**Entries shown:**
+ + + + + + +
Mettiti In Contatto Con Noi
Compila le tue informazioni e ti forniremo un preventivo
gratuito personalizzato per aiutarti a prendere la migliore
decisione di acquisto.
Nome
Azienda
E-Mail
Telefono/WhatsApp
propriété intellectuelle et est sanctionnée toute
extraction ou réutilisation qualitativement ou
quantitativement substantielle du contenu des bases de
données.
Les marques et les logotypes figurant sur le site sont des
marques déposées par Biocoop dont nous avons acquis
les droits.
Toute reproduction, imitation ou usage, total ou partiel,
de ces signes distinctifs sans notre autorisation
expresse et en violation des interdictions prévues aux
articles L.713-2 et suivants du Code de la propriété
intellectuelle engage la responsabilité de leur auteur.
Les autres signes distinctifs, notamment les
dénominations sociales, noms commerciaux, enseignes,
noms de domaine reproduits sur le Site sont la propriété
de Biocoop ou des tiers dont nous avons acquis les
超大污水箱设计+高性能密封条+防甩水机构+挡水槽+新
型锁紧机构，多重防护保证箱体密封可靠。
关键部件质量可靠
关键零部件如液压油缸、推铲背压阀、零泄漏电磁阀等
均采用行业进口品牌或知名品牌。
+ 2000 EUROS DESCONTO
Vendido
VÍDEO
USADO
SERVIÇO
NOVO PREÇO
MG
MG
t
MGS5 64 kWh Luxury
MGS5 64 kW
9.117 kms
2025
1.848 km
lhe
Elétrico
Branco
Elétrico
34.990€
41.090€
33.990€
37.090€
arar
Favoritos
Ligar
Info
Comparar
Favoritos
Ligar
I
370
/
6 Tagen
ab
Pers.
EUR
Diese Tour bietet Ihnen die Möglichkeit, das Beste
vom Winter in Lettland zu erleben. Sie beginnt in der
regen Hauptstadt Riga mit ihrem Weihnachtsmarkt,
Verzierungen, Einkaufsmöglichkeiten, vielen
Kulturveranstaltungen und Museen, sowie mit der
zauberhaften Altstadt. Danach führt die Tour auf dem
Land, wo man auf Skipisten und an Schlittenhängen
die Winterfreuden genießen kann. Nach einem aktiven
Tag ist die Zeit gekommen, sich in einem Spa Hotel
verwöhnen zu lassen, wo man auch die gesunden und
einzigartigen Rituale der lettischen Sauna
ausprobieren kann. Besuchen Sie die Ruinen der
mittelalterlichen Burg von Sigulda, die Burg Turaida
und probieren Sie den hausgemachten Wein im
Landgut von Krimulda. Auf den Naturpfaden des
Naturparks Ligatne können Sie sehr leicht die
+ + + + + + +
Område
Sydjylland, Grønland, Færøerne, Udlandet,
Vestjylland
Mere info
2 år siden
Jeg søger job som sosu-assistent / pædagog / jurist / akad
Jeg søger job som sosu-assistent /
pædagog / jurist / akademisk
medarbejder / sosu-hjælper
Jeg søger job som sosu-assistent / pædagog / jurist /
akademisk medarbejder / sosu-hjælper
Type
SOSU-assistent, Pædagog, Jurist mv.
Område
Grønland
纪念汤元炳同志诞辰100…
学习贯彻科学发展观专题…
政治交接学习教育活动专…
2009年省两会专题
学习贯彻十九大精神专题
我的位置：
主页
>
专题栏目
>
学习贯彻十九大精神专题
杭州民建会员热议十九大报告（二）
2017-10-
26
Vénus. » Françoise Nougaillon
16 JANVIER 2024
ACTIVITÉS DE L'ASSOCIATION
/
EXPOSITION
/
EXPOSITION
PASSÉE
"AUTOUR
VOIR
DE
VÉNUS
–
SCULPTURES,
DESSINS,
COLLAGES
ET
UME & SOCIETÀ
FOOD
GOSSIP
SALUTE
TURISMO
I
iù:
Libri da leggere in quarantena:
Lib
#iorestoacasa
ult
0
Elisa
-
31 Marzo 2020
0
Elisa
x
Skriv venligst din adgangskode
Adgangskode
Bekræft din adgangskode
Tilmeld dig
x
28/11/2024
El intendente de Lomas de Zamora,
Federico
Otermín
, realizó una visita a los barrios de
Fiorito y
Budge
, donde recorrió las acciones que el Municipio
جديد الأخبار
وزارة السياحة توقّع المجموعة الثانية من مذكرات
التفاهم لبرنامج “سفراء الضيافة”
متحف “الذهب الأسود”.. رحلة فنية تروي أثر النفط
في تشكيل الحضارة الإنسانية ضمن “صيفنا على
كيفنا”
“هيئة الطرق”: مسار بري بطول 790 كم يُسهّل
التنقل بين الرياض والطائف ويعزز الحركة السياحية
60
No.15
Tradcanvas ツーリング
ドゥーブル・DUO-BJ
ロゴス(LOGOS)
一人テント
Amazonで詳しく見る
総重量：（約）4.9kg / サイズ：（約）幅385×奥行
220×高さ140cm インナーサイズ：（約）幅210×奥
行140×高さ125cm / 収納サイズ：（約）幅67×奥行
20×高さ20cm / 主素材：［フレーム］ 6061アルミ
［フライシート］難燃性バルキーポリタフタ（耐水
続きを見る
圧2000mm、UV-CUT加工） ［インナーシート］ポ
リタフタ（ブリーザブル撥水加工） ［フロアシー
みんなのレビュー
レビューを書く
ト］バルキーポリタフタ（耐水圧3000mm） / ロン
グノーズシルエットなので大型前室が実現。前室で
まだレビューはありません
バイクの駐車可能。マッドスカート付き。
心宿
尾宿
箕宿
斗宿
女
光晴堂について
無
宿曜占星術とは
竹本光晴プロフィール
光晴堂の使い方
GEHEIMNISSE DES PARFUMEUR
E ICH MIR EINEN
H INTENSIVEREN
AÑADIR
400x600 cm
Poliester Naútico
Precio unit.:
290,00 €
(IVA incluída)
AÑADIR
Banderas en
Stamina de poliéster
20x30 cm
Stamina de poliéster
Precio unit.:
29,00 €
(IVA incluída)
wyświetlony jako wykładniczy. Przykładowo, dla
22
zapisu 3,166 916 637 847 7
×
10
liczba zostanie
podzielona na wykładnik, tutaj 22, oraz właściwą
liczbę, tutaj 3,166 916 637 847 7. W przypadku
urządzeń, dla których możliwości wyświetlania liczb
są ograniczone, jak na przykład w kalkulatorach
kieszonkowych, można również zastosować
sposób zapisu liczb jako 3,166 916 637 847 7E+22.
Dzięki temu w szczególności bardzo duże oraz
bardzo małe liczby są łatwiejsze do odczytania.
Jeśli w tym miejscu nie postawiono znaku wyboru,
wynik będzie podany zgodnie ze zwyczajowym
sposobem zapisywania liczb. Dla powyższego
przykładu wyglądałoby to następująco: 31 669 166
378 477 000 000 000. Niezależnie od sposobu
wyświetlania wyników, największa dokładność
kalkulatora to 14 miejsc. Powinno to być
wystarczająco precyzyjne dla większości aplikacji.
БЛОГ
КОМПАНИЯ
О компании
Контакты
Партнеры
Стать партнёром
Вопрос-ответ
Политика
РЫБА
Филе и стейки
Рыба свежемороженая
+ + + + + + +
**Exercise prompt:** Look over the entries above and tally the lines containing the string "hjælper"; the answer is that total only.

**Response for this exercise:** 2